There is another, more powerful knowing called intuition. This knowing comes not from external sources and experiences. It comes from some place inside each of us. Intuition is the “gut feeling” or the “hunch” we feel as we navigate through life through life. It cannot be explained using conventional reason and often contradicts rational thinking.

A Metaphor for Intuitive Guidance

The human body is like a radio antennae. It’s designed to listen for messages and information that the rational mind can’t even comprehend. Every cell of our being is a receptor for data at the quantum level.

While the rational mind is responding to data that can be seen, smelled, heard, touched, and tasted, the intuitive mind is responding to the environment at a subtle level.

It’s the body receiving the energetic signals and the intuitive mind interpreting them. When the hunch or gut feeling arises, it’s a response minute quantum shifts in the frequencies around us.

Why Intuition Matters

The power of intuitive understanding will protect you from harm until the end of your days.”

— Lao Tzu

Learning to let our intuition lead is about personal power. We become empowered when we make life choices that honor our internal compass. By inviting our intuition into our decision making process, we learn to trust ourselves.

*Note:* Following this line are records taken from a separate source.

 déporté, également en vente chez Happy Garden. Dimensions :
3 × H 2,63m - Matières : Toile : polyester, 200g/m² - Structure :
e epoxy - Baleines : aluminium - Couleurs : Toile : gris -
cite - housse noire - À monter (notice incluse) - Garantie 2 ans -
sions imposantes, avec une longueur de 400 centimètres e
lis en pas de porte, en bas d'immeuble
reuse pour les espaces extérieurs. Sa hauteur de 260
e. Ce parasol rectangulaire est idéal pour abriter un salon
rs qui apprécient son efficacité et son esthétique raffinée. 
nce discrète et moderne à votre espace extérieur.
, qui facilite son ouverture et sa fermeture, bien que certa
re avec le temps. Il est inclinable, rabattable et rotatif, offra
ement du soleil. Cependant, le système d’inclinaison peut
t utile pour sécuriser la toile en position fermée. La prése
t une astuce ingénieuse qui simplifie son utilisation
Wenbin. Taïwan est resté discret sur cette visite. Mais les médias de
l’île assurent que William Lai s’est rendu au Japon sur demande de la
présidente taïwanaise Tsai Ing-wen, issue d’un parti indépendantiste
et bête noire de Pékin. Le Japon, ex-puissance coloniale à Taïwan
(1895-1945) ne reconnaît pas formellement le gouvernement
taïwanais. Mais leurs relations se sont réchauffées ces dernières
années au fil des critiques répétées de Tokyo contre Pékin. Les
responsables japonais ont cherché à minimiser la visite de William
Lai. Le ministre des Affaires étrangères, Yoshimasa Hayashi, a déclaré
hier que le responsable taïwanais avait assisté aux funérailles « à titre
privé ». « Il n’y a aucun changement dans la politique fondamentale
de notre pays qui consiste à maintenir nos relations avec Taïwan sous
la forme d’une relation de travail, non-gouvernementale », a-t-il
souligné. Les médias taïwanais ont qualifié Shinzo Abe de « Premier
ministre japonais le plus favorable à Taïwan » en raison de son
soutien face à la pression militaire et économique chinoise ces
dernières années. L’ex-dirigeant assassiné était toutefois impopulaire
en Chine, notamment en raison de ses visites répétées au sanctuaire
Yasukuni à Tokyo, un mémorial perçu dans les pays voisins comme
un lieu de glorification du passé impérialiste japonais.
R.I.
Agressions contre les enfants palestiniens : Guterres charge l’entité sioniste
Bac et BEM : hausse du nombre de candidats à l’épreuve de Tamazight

In our society, we have grown accustomed to deferring the power of choice to some external source. In doing that, we are saying, “You know what’s best for me. I know only that which you have taught me.” And what we’ve been taught is to discount or dismiss our intuition when there is a conflict between inner knowing and an external source.

Tuning In

After years of living exclusively by external knowledge, our intuition has atrophied like an unused muscle. The good news is that we can begin exercising the intuitive muscle and learn how use it in our every day life.

Here are some simple steps you can take to start tuning into your inner wisdom.

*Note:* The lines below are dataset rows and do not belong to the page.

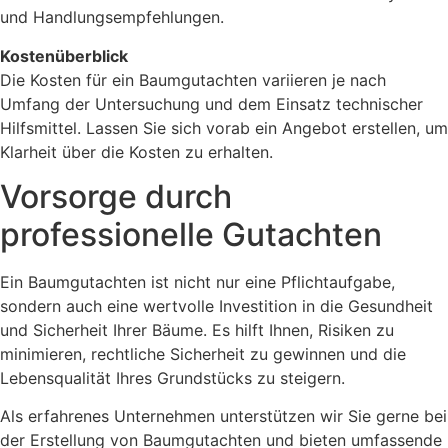
und Handlungsempfehlungen.
Kostenüberblick
Die Kosten für ein Baumgutachten variieren je nach
Umfang der Untersuchung und dem Einsatz technischer
Hilfsmittel. Lassen Sie sich vorab ein Angebot erstellen, um
Klarheit über die Kosten zu erhalten.
Vorsorge durch
professionelle Gutachten
Ein Baumgutachten ist nicht nur eine Pflichtaufgabe,
sondern auch eine wertvolle Investition in die Gesundheit
und Sicherheit Ihrer Bäume. Es hilft Ihnen, Risiken zu
minimieren, rechtliche Sicherheit zu gewinnen und die
Lebensqualität Ihres Grundstücks zu steigern.
Als erfahrenes Unternehmen unterstützen wir Sie gerne bei
der Erstellung von Baumgutachten und bieten umfassende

You must train your intuition - you must trust the small voice inside you which tells you exactly what to say, what to decide.”

— Ingrid Bergman

The first step to tuning in is trusting. Trust that you have intuition. Everyone has it – including you. Even the most rational scientist has it. Trust that it’s there and it’s waiting for you.


At first, the volume of your intuition might be faint. It’s been on mute for a while, so we need to be patient and invite it to speak to us. Make the decision today that you want to live a life inspired by your inner wisdom and tell your higher self, “I’m here and I’m listening.”

Be Aware

Once you’ve begun listening, start noticing. How is your body feeling? What thoughts and ideas bubble up from seemingly nowhere?

Take Action

Once your intuition provides guidance and direction, act on it. By taking action, you’re demonstrating trust, and the cycle begins again. Over time, you’ll find that the more you trust your intuition, the easier it will be to listen for it, hear it, and act on it.